Acta notarial original de la elección unánime de Fernando de Antequera como rey de Aragón por los nueve compromisarios de Caspe. 25 de junio de 1412. En ella puede leerse la proclamación: publicamus quod Parlamenta predicta et subditi ac vassalli Corone Aragonum fidelitatis debitum prestare debent et tenentur illustrissimo ac excellentissimo et potentissimo principi et domino: domino Ferdinando, infanti Castelle, et ipsum dominum Ferdinandum in eorum verum regem et dominum habere tenentur et debent, cuya traducción es: 'publicamos que los parlamentos nombrados y los súbditos y vasallos de la Corona de Aragón deben y están obligados a prestar fidelidad al ilustrísimo, excelentísimo y potentísimo príncipe y señor don Fernando, infante de Castilla, y que al mismo don Fernando deben y están obligados a tener y reconocer como su verdadero rey y señor'.[1]

El Compromiso de Caspe fue un pacto establecido en 1412 por representantes de los reinos de Aragón, Valencia y del principado de Cataluña[2] para elegir un nuevo rey ante la muerte en 1410 de Martín I de Aragón sin descendencia y sin nombrar un sucesor aceptado. Supuso la entronización de Fernando de Antequera, un miembro perteneciente a la dinastía Trastámara, en la Corona de Aragón.

Antecedentes

El 25 de julio de 1409 falleció Martín el Joven, el único hijo del rey de Aragón, Martín I, por lo que este contrajo un nuevo matrimonio con Margarita de Prades con la esperanza de concebir un hijo que asegurara la línea sucesoria.

El fracaso que supuso la no concepción de un nuevo heredero llevó a Martín I a pensar en reconocer a Fadrique de Luna, un hijo ilegítimo de Martín el Joven, como su sucesor, pero la falta de apoyos le hizo desistir de esta posibilidad.

En esta coyuntura nombró a Jaime II de Urgel Lugarteniente de Aragón y Gobernador General de la Corona.
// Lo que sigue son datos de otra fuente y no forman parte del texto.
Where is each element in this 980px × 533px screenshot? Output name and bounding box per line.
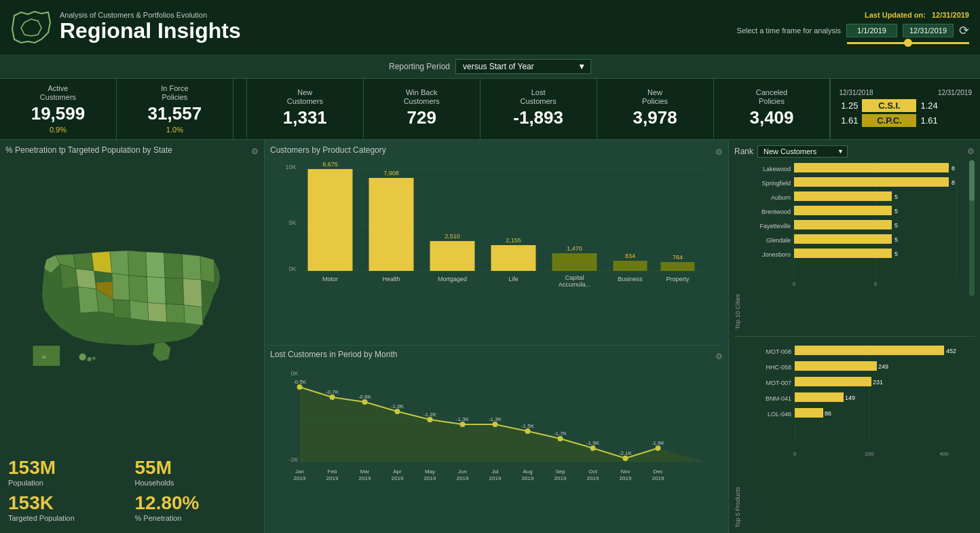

Este nombramiento fue rechazado por la Diputación de la Generalidad aragonesa y por el arzobispo de Zaragoza García Fernández de Heredia, al considerarlo como un reconocimiento a su virtual condición de heredero a la corona. Jaime de Urgel introdujo tropas armadas en Zaragoza y se desataron en el interior de la ciudad graves disturbios. Ante el rechazo generado, Martín I revocó el nombramiento el 17 de mayo de 1410. Pocos días después de las Alteraciones de Zaragoza, el 31 de mayo, fallecía el rey sin descendencia legítima y sin nombrar sucesor al trono.

En sus últimos días el rey fue visitado en su lecho de muerte por varios miembros de los brazos del principado de Cataluña y, con la presencia de los notarios reales y otros oficiales (camarero, escudero y copero), así como del obispo y el gobernador de Mallorca y el gobernador del principado catalán, por boca del consejero de Barcelona Ferrer de Gualbes preguntaron al rey por dos veces en los días 30 y 31 si quería que su sucesor fuera aquel que debía serlo por justicia, es decir, si el problema de su sucesión se debía dilucidar mediante el examen de los derechos al trono de los distintos candidatos, a lo que Martín I respondió, ya agonizante, que sí. A partir de ese momento la maquinaria de los poderes políticos de la Corona puso en marcha mecanismos que desembocaron en la Concordia de Alcañiz y el Compromiso de Caspe.[3]

Desde entonces las instituciones de la Corona comienzan a desarrollar un proceso que será dirigido por los distintos parlamentos de las respectivas Diputaciones del General o Generalidades que representaban a la sociedad, tal y como se concebía a comienzos del siglo XV, para conseguir restablecer la monarquía y mantener la unidad de la Corona de forma no traumática, evitando la posible guerra civil y fragmentación que podría originar la lucha entre las distintas facciones nobiliarias que apoyaban a sus correspondientes pretendientes.[4]